Now that Thaksin is a wanted man, and most leaders suspected of being linked to the fugitive have been incarcerated or banned from politics, fingers of the ruling government are pointed at him for fomenting and even funding the riots that left central Bangkok paralysed for two months. Bad-mouthing Thaksin is now a national pastime; bad-mouthing the King can still land you in jail. During the two years I lived in Thailand, the feudalistic fear-fueller of lèse majesté was enforced at least twice.

Now that Bangkok’s not burning anymore, headlines have scaled down from using words like ‘siege,’ ‘lockdown,’ ‘curfew’ and ‘war-zone’ to backlashy jargon involving ‘investigations’ and ‘probes’ by ‘task forces’ into the deaths of those too close to the flaming tyres and rebel encampments that shut down Ratchaprasong, the area of Bangkok that is home to some of the most sought-after real estate in Asia—much of it owned by the Royal family; King Bhumibol, by many counts, is the richest monarch in the world, with a personal fortune somewhere around 30 billion dollars.

Following all the reports by mainstream networks who had paratrooped into the chaos of Ratchaprasong wrapped in their flak-jackets, there appeared a short, understated article published by the Chinese wire agency, Xinhua, on 6 June, that to me, drove this indignant elephant of democracy that much further out of the bush. The headline: “King of Thailand endorses 8 new-appointed cabinet ministers: PM.”

The royal endorsement of these eight new ministers—more in line with current party policies than the dissenting loudmouths who had to go—marked the first public utterance since the uprising by the long ailing, US-born King Bhumibol, and he didn’t say a thing about events that have the characteristically mild-mannered Thais talking shit. The frail octogenarian simply told the lads to do their boy scout best. The eight were appointed by the British-born prime minister, Abhisit Vejjajiva, now legally free and clear of using unnecessary force while clearing the red shirts from one of Bangkok’s major throughways with a swift military trouncing. The no-confidence vote was passed by a parliamentary majority of his coalition party members.

Despite Thaksin’s Napoleonic megalomania, you don’t need to have the memory of an elephant to remember that his rule was the only time in Thailand’s history that the rural majority had anything even close to a say in how their government was run.
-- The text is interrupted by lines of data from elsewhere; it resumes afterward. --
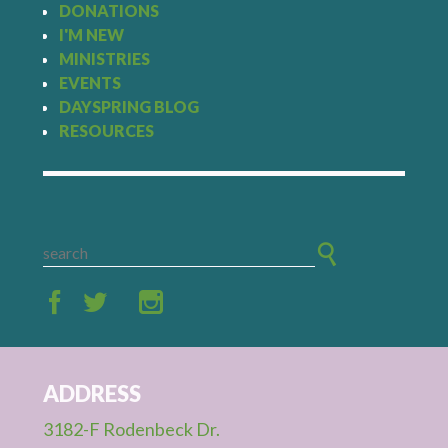
DONATIONS
I'M NEW
MINISTRIES
EVENTS
DAYSPRING BLOG
RESOURCES
ADDRESS
3182-F Rodenbeck Dr.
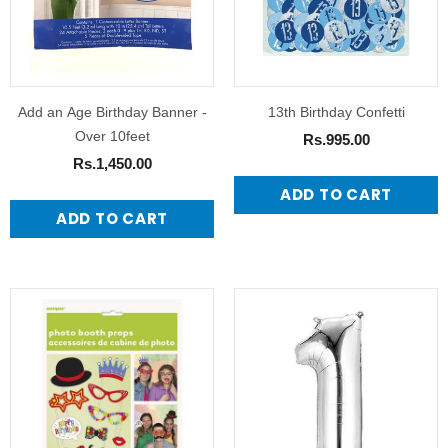
Add an Age Birthday Banner -
13th Birthday Confetti
Over 10feet
Rs.995.00
Rs.1,450.00
ADD TO CART
ADD TO CART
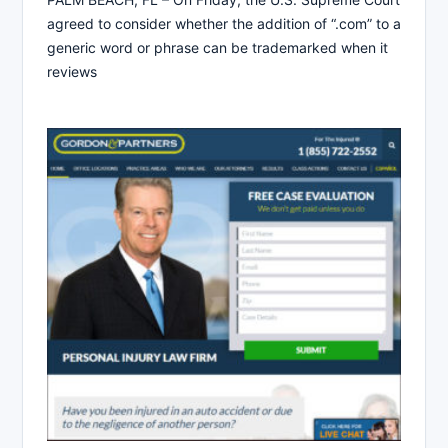
agreed to consider whether the addition of “.com” to a
generic word or phrase can be trademarked when it
reviews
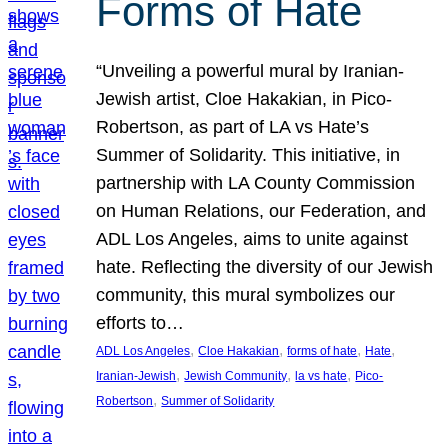
Forms of Hate
“Unveiling a powerful mural by Iranian-
Jewish artist, Cloe Hakakian, in Pico-
Robertson, as part of LA vs Hate’s
Summer of Solidarity. This initiative, in
partnership with LA County Commission
on Human Relations, our Federation, and
ADL Los Angeles, aims to unite against
hate. Reflecting the diversity of our Jewish
community, this mural symbolizes our
efforts to…
, 
, 
, 
, 
ADL Los Angeles
Cloe Hakakian
forms of hate
Hate
, 
, 
, 
Iranian-Jewish
Jewish Community
la vs hate
Pico-
, 
Robertson
Summer of Solidarity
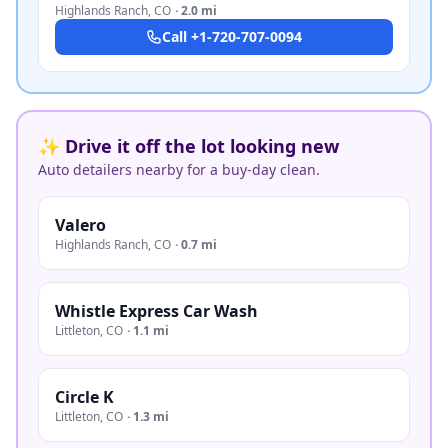
Highlands Ranch
,
CO
·
2.0 mi
Call
+1-720-707-0094
✨ Drive it off the lot looking new
Auto detailers nearby for a buy-day clean.
Valero
Highlands Ranch
,
CO
·
0.7 mi
Whistle Express Car Wash
Littleton
,
CO
·
1.1 mi
Circle K
Littleton
,
CO
·
1.3 mi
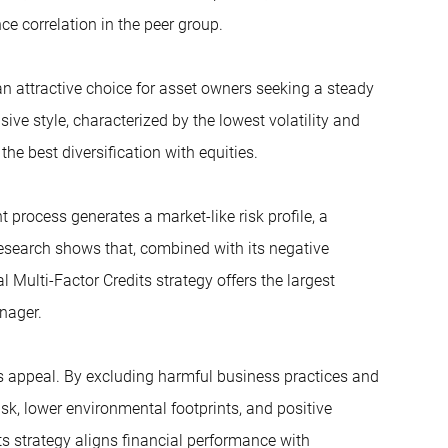
e correlation in the peer group.
n attractive choice for asset owners seeking a steady
sive style, characterized by the lowest volatility and
the best diversification with equities.
t process generates a market-like risk profile, a
research shows that, combined with its negative
Multi-Factor Credits strategy offers the largest
nager.
s appeal. By excluding harmful business practices and
sk, lower environmental footprints, and positive
ts strategy aligns financial performance with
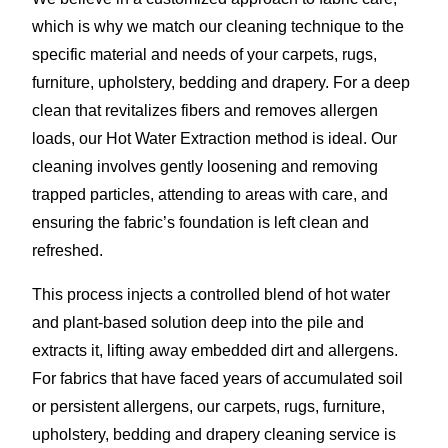
which is why we match our cleaning technique to the
specific material and needs of your carpets, rugs,
furniture, upholstery, bedding and drapery. For a deep
clean that revitalizes fibers and removes allergen
loads, our Hot Water Extraction method is ideal. Our
cleaning involves gently loosening and removing
trapped particles, attending to areas with care, and
ensuring the fabric’s foundation is left clean and
refreshed.
This process injects a controlled blend of hot water
and plant-based solution deep into the pile and
extracts it, lifting away embedded dirt and allergens.
For fabrics that have faced years of accumulated soil
or persistent allergens, our carpets, rugs, furniture,
upholstery, bedding and drapery cleaning service is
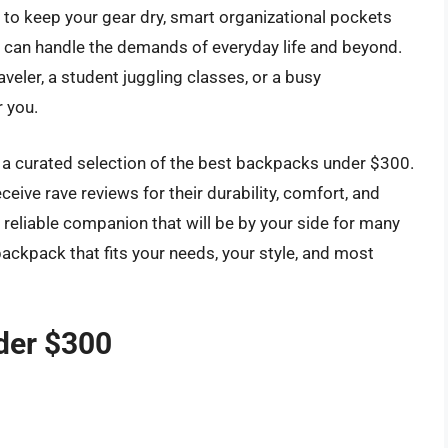
s to keep your gear dry, smart organizational pockets
t can handle the demands of everyday life and beyond.
veler, a student juggling classes, or a busy
r you.
re a curated selection of the best backpacks under $300.
ceive rave reviews for their durability, comfort, and
a reliable companion that will be by your side for many
ackpack that fits your needs, your style, and most
der $300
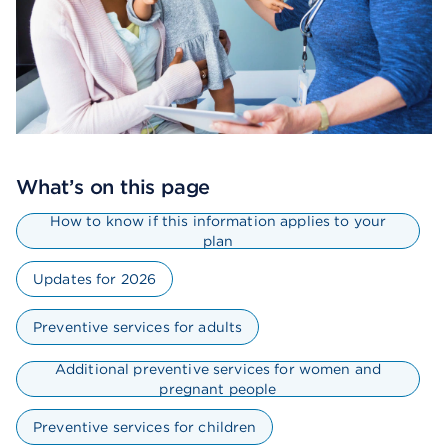
What’s on this page
How to know if this information applies to your
plan
Updates for 2026
Preventive services for adults
Additional preventive services for women and
pregnant people
Preventive services for children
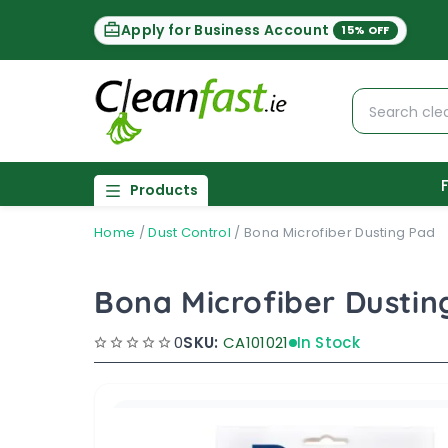
Apply for Business Account
15% OFF
Products
Home
/
Dust Control
/
Bona Microfiber Dusting Pad
Bona Microfiber Dustin
0
SKU:
CA101021
In Stock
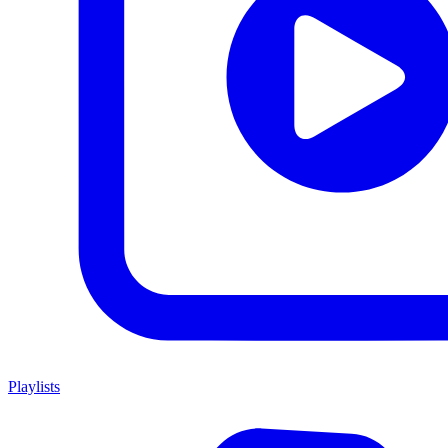
Playlists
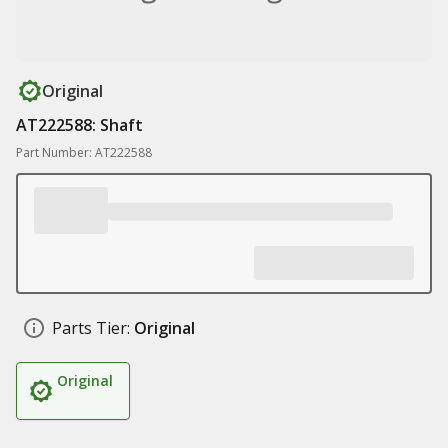
Original
AT222588: Shaft
Part Number: AT222588
Parts Tier:
Original
Original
And international watchdog Freedom House actually classifies the years leading up to and during Thaksin’s rule as the most “free” in Thai history. 2006, the year he was turfed, was evaluated as “Partly Free.” 2007? “Not Free.”

Abhisit says this year’s planned elections “would be difficult,” and he’s right. What kind of civil war could break out if a Thaksin-backed candidate democratically earned his desk at Government House? Would the elites go lightly, or would the best-case scenario be another coup with the royal seal, another interim junta and another puppet prime minister?

Letting democracy take its course is not in the interests of those in power, and Thai history shows it hasn’t ever been. Despite the sway King Bhumibol holds over so many of his subjects, he has to go—his death may be the next step to a real democracy in Thailand. Not the most pleasant thought for anyone who’s heard so many Thais speak reverently about “my King,” and the alternative of a re-elected Thaksin or some nepotistic tyrant like him doesn’t look much prettier. The elephant in the room waits.